Medizin.- Immer mehr interessieren sich Neurowissenschaftler dafür, wie sich Gehirninhalte sichtbar machen lassen. Diesem wissenschaftlichen Gedankenlesen sind Forscher bereits recht nah gekommen: In Nashville ist es Psychologen gelungen, einen Teil des visuellen Kurzzeitspeichers auszulesen.

Von Arndt Reuning | 28.07.2009
    Frank Tong ist ein moderner Gedankenleser. Der Psychologe an der Vanderbilt University in Nashville versucht, Erinnerungen aus dem Kurzzeitspeicher seiner Probanden zu lesen.

    "Die meisten kennen das ja: Man hört eine Telefonnummer und versucht, sie wie ein Echo im Kopf zu behalten, während man sie aufschreibt oder eintippt. So ähnlich funktioniert das auch beim Sehen. Jemand bekommt ein abstraktes Muster gezeigt oder ein Bild oder ein Foto und kann das eine gewisse Zeit im Gedächtnis behalten und hinterher bei einer leicht abgewandelten Version noch sagen, was anders ist."

    Das Experiment, das sich Frank Tong und seine Mitarbeiter ausgedacht hatten, sah ähnlich aus: Den Probanden wurden zwei Gittermuster in zufälliger Reihenfolge gezeigt.
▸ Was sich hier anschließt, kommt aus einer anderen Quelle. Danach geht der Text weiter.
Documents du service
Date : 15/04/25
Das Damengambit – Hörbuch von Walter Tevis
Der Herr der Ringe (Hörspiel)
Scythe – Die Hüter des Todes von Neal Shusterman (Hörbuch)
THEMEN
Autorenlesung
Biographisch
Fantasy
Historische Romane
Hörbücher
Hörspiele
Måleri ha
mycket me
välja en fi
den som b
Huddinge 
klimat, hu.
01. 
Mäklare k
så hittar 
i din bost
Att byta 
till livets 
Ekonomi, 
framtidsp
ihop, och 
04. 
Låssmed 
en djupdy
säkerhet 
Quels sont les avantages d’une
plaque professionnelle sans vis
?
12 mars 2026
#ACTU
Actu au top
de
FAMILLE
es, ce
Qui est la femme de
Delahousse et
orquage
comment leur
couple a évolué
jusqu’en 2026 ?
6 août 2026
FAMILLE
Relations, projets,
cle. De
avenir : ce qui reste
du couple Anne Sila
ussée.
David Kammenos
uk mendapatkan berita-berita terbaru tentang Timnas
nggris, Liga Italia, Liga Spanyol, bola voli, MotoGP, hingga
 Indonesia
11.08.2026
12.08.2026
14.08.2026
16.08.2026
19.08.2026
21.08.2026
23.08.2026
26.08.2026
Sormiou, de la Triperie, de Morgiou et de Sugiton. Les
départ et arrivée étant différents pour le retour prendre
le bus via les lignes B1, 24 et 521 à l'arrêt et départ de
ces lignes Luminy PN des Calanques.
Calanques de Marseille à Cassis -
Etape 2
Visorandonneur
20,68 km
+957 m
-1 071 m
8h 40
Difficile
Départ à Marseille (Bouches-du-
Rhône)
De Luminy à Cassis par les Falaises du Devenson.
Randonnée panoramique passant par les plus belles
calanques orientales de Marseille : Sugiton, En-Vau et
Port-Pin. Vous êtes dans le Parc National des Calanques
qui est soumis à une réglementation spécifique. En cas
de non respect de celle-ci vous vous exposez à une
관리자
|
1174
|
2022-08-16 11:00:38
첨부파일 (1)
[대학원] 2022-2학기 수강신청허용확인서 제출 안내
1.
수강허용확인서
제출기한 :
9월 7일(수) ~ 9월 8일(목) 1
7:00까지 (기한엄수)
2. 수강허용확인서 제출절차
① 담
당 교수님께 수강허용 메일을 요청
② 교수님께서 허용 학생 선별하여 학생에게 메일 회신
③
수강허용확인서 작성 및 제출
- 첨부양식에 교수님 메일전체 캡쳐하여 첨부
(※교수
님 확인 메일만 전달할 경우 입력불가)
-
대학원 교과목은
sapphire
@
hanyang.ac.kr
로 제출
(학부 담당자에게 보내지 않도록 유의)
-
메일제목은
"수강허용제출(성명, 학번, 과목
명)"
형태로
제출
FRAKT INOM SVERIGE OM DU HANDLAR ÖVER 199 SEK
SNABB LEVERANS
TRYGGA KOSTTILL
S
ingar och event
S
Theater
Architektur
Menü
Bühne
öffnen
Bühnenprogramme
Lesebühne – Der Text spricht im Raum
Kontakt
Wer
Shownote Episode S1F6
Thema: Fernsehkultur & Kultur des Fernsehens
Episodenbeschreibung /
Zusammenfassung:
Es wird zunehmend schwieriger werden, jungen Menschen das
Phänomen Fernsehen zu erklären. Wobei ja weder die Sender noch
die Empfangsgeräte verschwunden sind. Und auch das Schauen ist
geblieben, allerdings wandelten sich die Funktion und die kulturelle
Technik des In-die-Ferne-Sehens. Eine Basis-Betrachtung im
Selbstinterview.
Auf dem einen waren die Gitterlinien nach links geneigt, auf dem anderen nach rechts. Dann wurde den Testpersonen signalisiert, welches der beiden Muster sie sich merken sollten – das erste oder das zweite. Gut zehn Sekunden lang war das Muster aus ihrem Blickfeld verschwunden. Nur vor ihrem inneren Auge war es noch immer präsent. Erst danach wurde mit einem Testmuster überprüft, ob die Probanden sich die richtige Orientierung der Linien eingeprägt hatten. Interessant für die Neurowissenschaftler aus Nashville waren genau jene zehn Sekunden, in denen die Informationen irgendwo im Gehirn im Kurzzeitspeicher abgelegt waren. In dieser Spanne machten sie die Gehirnaktivitäten ihrer Versuchspersonen sichtbar – mithilfe einer speziellen Tomographie-Technik, die zum Standard-Repertoire der modernen Neurowissenschaften zählt.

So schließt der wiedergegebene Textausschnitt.